= Assignment =
Count the lines in the following data that include "τους". Please write only the number.

= Provided material =
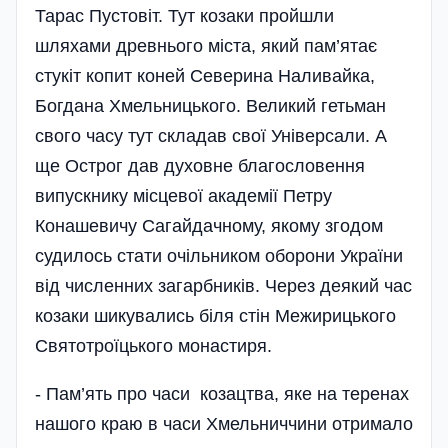
Тарас Пустовіт. Тут козаки пройшли
шляхами древнього міста, який пам’ятає
стукіт копит коней Северина Наливайка,
Богдана Хмельницького. Великий гетьман
свого часу тут складав свої Універсали. А
ще Острог дав духовне благословення
випускнику місцевої академії Петру
Конашевичу Сагайдачному, якому згодом
судилось стати очільником оборони України
від численних загарбників. Через деякий час
козаки шикувались біля стін Межирицького
Святотроїцького монастиря.
- Пам’ять про часи козацтва, яке на теренах
нашого краю в часи Хмельниччини отримало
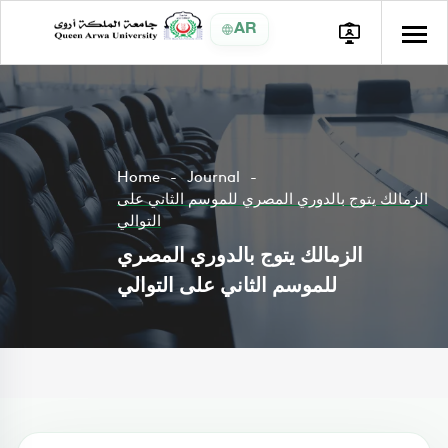
AR
Home
Journal
الزمالك يتوج بالدوري المصري للموسم الثاني على
التوالي
الزمالك يتوج بالدوري المصري
للموسم الثاني على التوالي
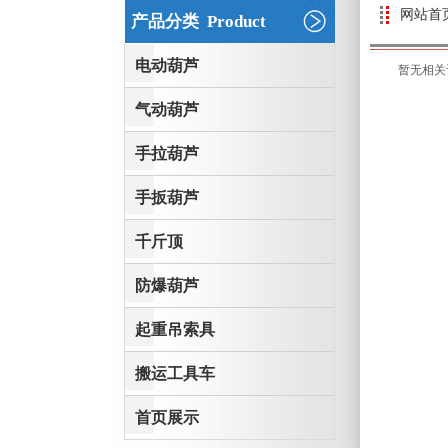
网站首
产品分类 Product
电动葫芦
暂无相关
气动葫芦
手拉葫芦
手扳葫芦
千斤顶
防爆葫芦
起重吊索具
搬运工具车
首页展示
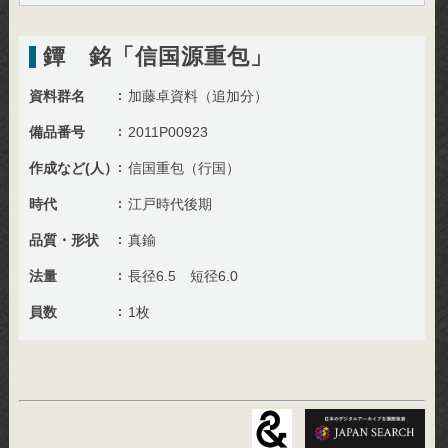
鐔 銘「信国源重包」
資料群名
加藤卓資料（追加分）
備品番号
2011P00923
作成など(人）
信国重包（行国）
時代
江戸時代後期
品質・形状
真鍮
法量
長径6.5 短径6.0
員数
1枚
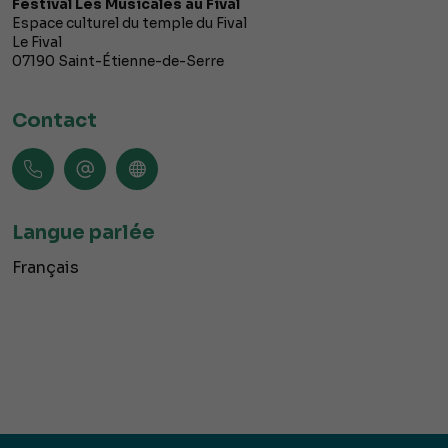
Festival Les Musicales au Fival
Espace culturel du temple du Fival
Le Fival
07190
Saint-Étienne-de-Serre
Contact
Langue parlée
Français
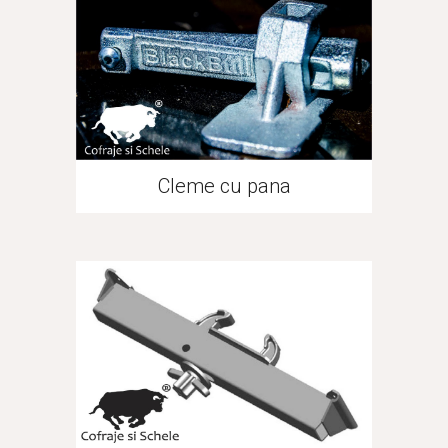
Cleme cu pana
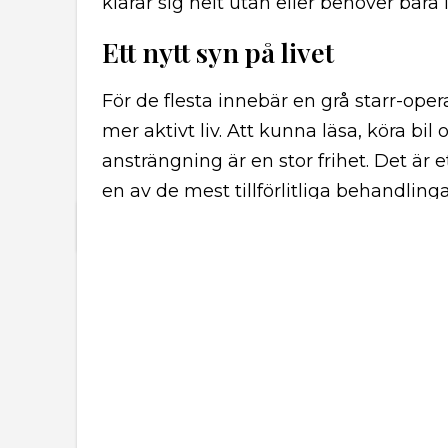
klarar sig helt utan eller behöver bara 
Ett nytt syn på livet
För de flesta innebär en grå starr-opera
mer aktivt liv. Att kunna läsa, köra bil
ansträngning är en stor frihet. Det är e
en av de mest tillförlitliga behandli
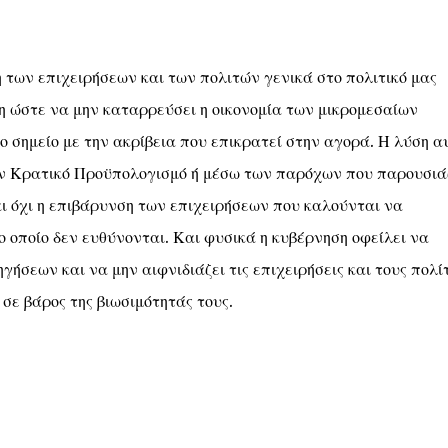
η των επιχειρήσεων και των πολιτών γενικά στο πολιτικό μας
η ώστε να μην καταρρεύσει η οικονομία των μικρομεσαίων
ο σημείο με την ακρίβεια που επικρατεί στην αγορά. Η λύση α
τον Κρατικό Προϋπολογισμό ή μέσω των παρόχων που παρουσιά
ι όχι η επιβάρυνση των επιχειρήσεων που καλούνται να
ο οποίο δεν ευθύνονται. Και φυσικά η κυβέρνηση οφείλει να
ήσεων και να μην αιφνιδιάζει τις επιχειρήσεις και τους πολί
ε βάρος της βιωσιμότητάς τους.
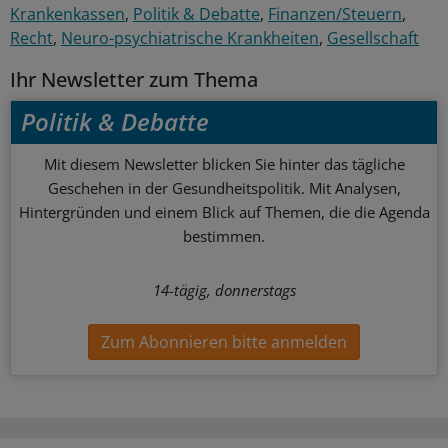
Krankenkassen
Politik & Debatte
Finanzen/Steuern
Recht
Neuro-psychiatrische Krankheiten
Gesellschaft
Ihr Newsletter zum Thema
Politik & Debatte
Mit diesem Newsletter blicken Sie hinter das tägliche
Geschehen in der Gesundheitspolitik. Mit Analysen,
Hintergründen und einem Blick auf Themen, die die Agenda
bestimmen.
14-tägig, donnerstags
Zum Abonnieren bitte anmelden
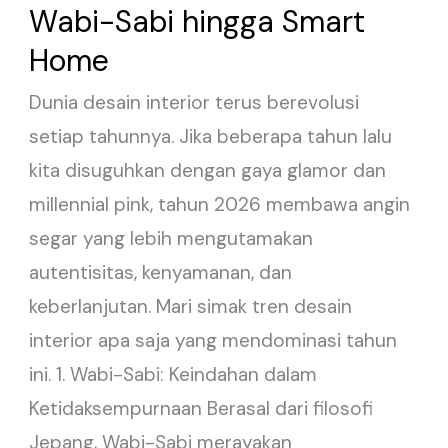
Desain
Wabi-Sabi hingga Smart
Interior
Home
2026:
Dunia desain interior terus berevolusi
Wabi-
setiap tahunnya. Jika beberapa tahun lalu
Sabi
kita disuguhkan dengan gaya glamor dan
hingga
millennial pink, tahun 2026 membawa angin
Smart
segar yang lebih mengutamakan
Home
autentisitas, kenyamanan, dan
keberlanjutan. Mari simak tren desain
interior apa saja yang mendominasi tahun
ini. 1. Wabi-Sabi: Keindahan dalam
Ketidaksempurnaan Berasal dari filosofi
Jepang, Wabi-Sabi merayakan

= Solution below =
2